Da sitze ich gemütlich in unserem Wohnmobil und lese im Buch „Insta Style“.
Als mein Blick auf folgenden Absatz fällt:


Mein Lieblingszitat ist von Astrid Lindgren:

UND DANN MUSS MAN JA AUCH NOCH ZEIT HABEN, EINFACH DAZUSITZEN…

Einfach nur da sitzen und auf die Natur schauen.
Das gibt mir sehr viel Ruhe.
Das ist eine meiner liebsten ACHTSAMKEITÜBUNGEN, weil sie immer und fast überall ohne viel Aufwand funktioniert.
Am besten klappt das „dazusitzen“ aber zugegeben im Urlaub.




Warum schreibe ich euch dass hier in diesem Post, wo ich doch eigentlich das Buch „Insta Style“ vorstellen möchte.
Ich weiß, dass ich noch zu wenig über Instagram weiß ...

Eigentlich ist der Instagram-Account als Ergänzung zu meinem Blog gedacht.
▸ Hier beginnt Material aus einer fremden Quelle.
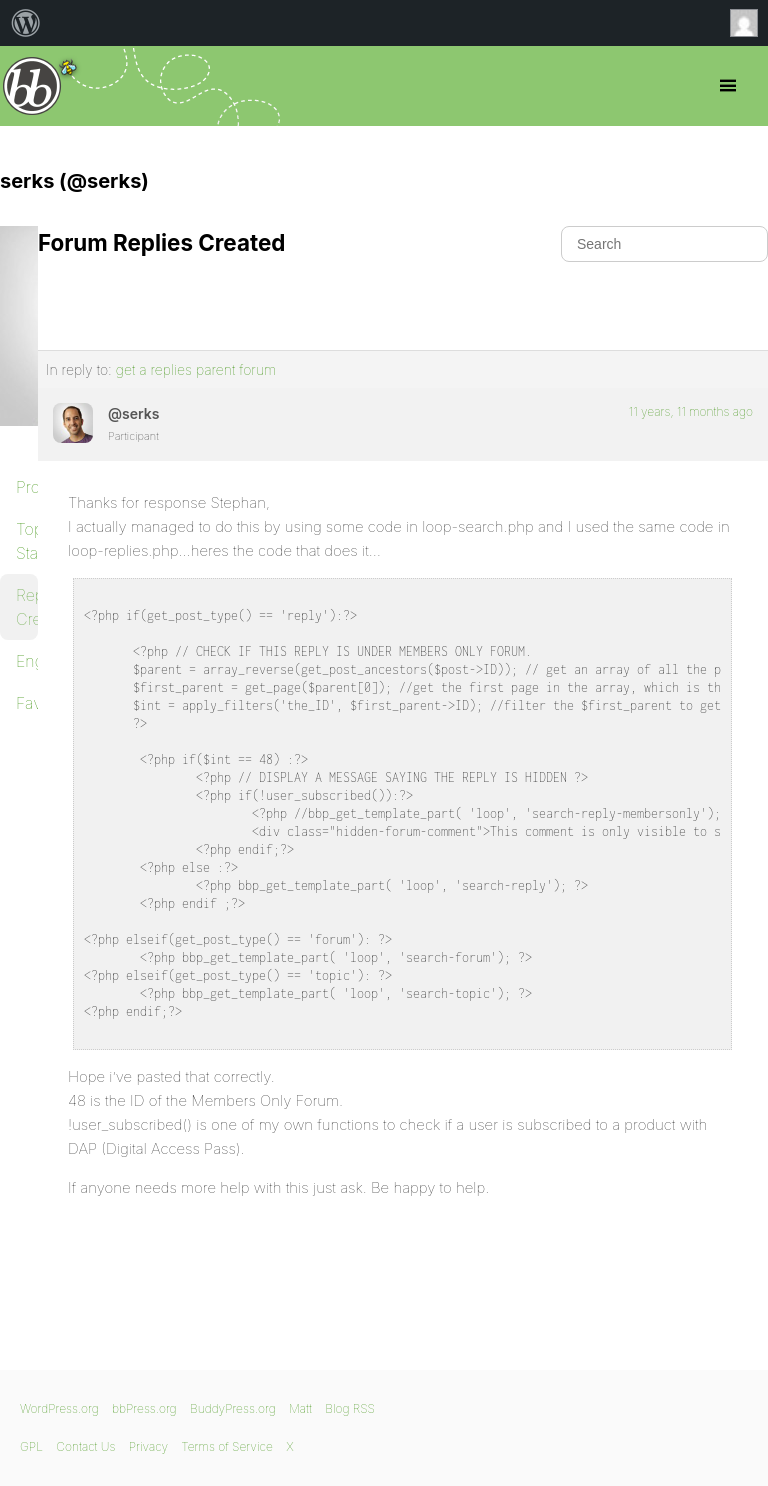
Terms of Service (226, 1446)
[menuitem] (26, 23)
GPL (31, 1446)
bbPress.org (32, 86)
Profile (27, 487)
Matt (300, 1408)
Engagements (27, 661)
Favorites (27, 703)
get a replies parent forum (196, 369)
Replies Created (27, 607)
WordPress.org (59, 1408)
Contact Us (85, 1446)
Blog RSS (350, 1408)
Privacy (148, 1446)
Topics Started (27, 541)
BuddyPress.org (233, 1408)
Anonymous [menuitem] (749, 23)
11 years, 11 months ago (691, 411)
Damit sollen meine Leser schneller erfahren, dass ein neuer Blogpost online ist.
Doch eigentlich ist Instagram mehr.
Genauso wie ein Blog auch mehr ist …
Nämlich seine Leser bzw. Follower durch Text und Fotos mit in die eigene Welt zu nehmen.
Ich lasse euch durch diese Medien an meinem persönlichen Leben teilnehmen.
Dabei nehme ich euch in mein Zuhause und auf unsere Reisen mit.
Ein Account soll authentisch sein, damit er in sich stimmig ist.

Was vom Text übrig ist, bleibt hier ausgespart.